_PROBLEM TO SOLVE:_ Carry none of the pictures over; write out the complete data exactly.

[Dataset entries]
======

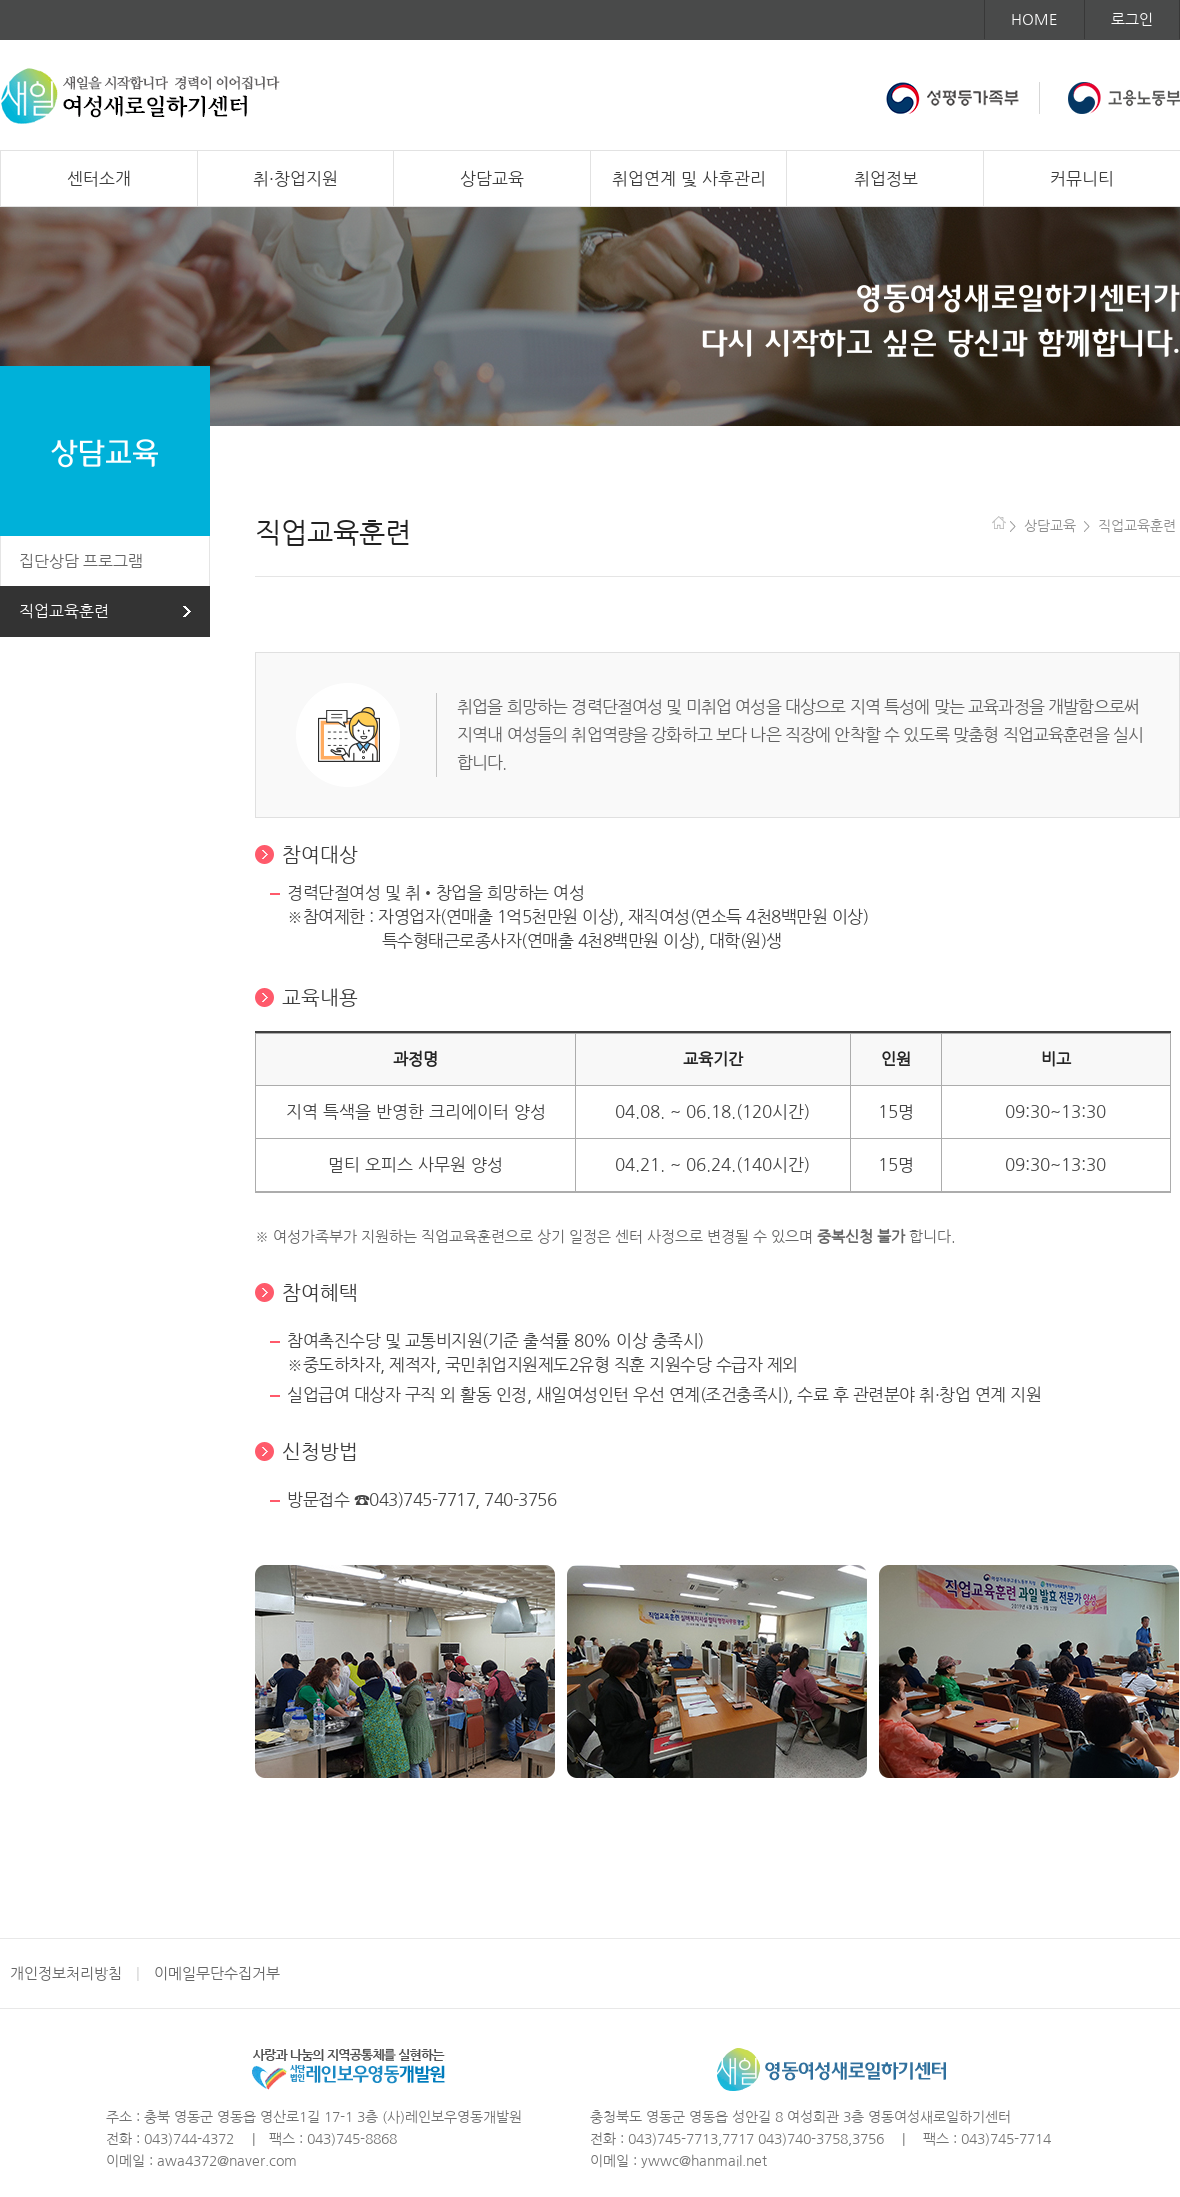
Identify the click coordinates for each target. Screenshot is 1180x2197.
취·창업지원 (295, 178)
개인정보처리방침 (66, 1973)
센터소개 (99, 178)
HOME (1034, 19)
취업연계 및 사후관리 (689, 178)
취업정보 (886, 178)
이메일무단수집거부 (217, 1973)
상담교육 (492, 178)
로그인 (1132, 19)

======

_EXERCISE ANSWER:_
Identify the click coordinates for each target. Screenshot is 1180x2197.
취·창업지원 (295, 178)
개인정보처리방침 (66, 1973)
센터소개 (99, 178)
HOME (1034, 19)
취업연계 및 사후관리 (689, 178)
취업정보 (886, 178)
이메일무단수집거부 (217, 1973)
상담교육 (492, 178)
로그인 (1132, 19)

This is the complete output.